Debt Collective Accuses John Oliver Of Stealing The Idea To Forgive $15 Million In Medical Debt

News & Culture Writer
06.07.16 12 Comments

Remember when John Oliver and Last Week Tonight purchased $15 million in medical debt owed by 9,000 strangers for around $60,000 and forgave it all? Yeah, that was less than two days ago, and already some corners of the internet have come out against HBO’s heavily televised and massively viral display of good will toward others. The first round of naysayers pointed to the debt’s value when purchased by Oliver’s legitimate debt-collection agency, which was more than $14 million less than what the segment advertised when comparing the show’s giveaway to Oprah Winfrey. The second, and most poignant batch of criticism is much harsher, because new claims suggest that Oliver and his team stole the idea from an activist group after consulting with them for research.

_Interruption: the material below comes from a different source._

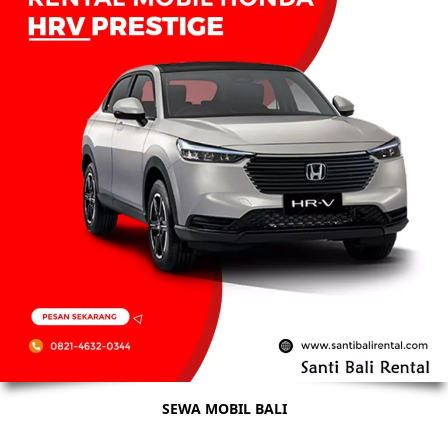
SEWA MOBIL BALI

Let’s begin with the latter, as its allegations are far more disconcerting than the former’s emphasis on nitpicking the numbers. According to Debt Collective, a “membership organization that leverages” debtors’ needs and numbers via “a shared platform for organization, advocacy, and direct action,” Last Week Tonight‘s senior news researcher Charles Wilson contacted them to discuss their Rolling Jubilee project. Calling itself a “bailout of the people by the people,” Rolling Jubilee launched in 2012 to “liberate debtors at random” by buying debt “for pennies on the dollar” and forgiving it. To date, they’ve raised $701,317 to buy and forgive almost $32 million in debt.

Wilson, Debt Collective alleges in a blog post, said the show “was interested in reproducing” Rolling Jubilee’s efforts. They spent hours discussing the project, both how it came to be and the results, and due to Last Week Tonight‘s past coverage of pressing social issues and light activism, the organization was “under the impression they were interested in highlighting” their activist bent. Instead, Last Week Tonight “did not want to associate themselves with the work of the Rolling Jubilee due to its roots in Occupy Wall Street.”